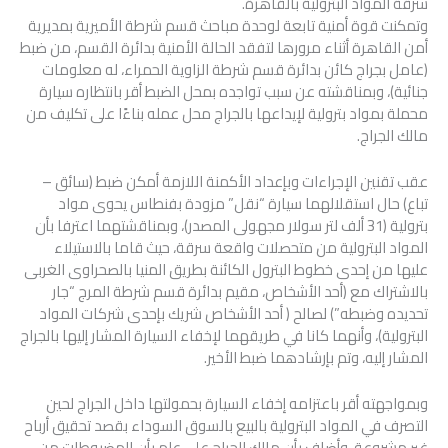
سرقة المواد البترولية بالقاهرة.
وتمكنت قوة أمنية تابعة لوحدة مباحث قسم شرطة الأميرية بمديرية
أمن القاهرة أثناء مرورها لتفقد الحالة الأمنية بدائرة القسم، من ضبط
(عامل بجراج كائن بدائرة قسم شرطة الزاوية الحمراء، له معلومات
جنائية)، وبمناقشته عن سبب تواجده بمحل الضبط أقر بانتظاره سيارة
محملة بمواد بترولية لإيداعها بالجراج محل عمله بناءًا على تكليف من
مالك الجراج.
عقب تقنين الإجراءات وبإعداد الأكمنة اللازمة أمكن ضبط (سائق –
تباع) حال استقلالهما سيارة “نقل” مزودة بفنطاس يحوى مواد
بترولية (31 ألف لتر سولار مجهولى المصدر)، وبمناقشتهما اعترفا بأن
المواد البترولية من متحصلات واقعة سرقة، حيث قاما بالاستيلاء
عليها من إحدى خطوط البترول الكائنة بطريق المنيا بالصحراوى الغربى
بالاشتراك مع (أحد الأشخاص، مقيم بدائرة قسم شرطة المرج “جار
تحديده وضبطه”) لصالح ( أحد الأشخاص شريك بإحدى شركات المواد
البترولية)، وأنهما كانا في طريقهما لإخفاء السيارة المشار إليها بالجراج
المشار إليه، وتم بإرشادهما ضبط الأخير.
وبمواجهته أقر باعتزامه إخفاء السيارة بحمولتها داخل الجراج لحين
التصرف في المواد البترولية بالبيع بالسوق السوداء بقصد تحقيق أرباح
غير مشروعة، وأضاف بأن مالك الجراج على علم بأن المضبوطات من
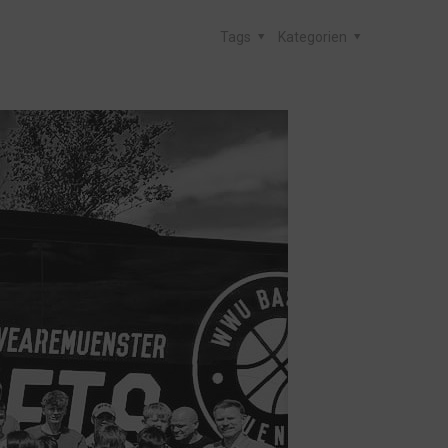
Tags
Kategorien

— TASK ITEM —
Exactly the lines from the one containing "عليها من إحدى" through the end of the data above: repeat those, both ends included, and nothing else. Skip the pictures.

— REPLY TO THE TASK —
عليها من إحدى خطوط البترول الكائنة بطريق المنيا بالصحراوى الغربى
بالاشتراك مع (أحد الأشخاص، مقيم بدائرة قسم شرطة المرج “جار
تحديده وضبطه”) لصالح ( أحد الأشخاص شريك بإحدى شركات المواد
البترولية)، وأنهما كانا في طريقهما لإخفاء السيارة المشار إليها بالجراج
المشار إليه، وتم بإرشادهما ضبط الأخير.
وبمواجهته أقر باعتزامه إخفاء السيارة بحمولتها داخل الجراج لحين
التصرف في المواد البترولية بالبيع بالسوق السوداء بقصد تحقيق أرباح
غير مشروعة، وأضاف بأن مالك الجراج على علم بأن المضبوطات من
Tags
Kategorien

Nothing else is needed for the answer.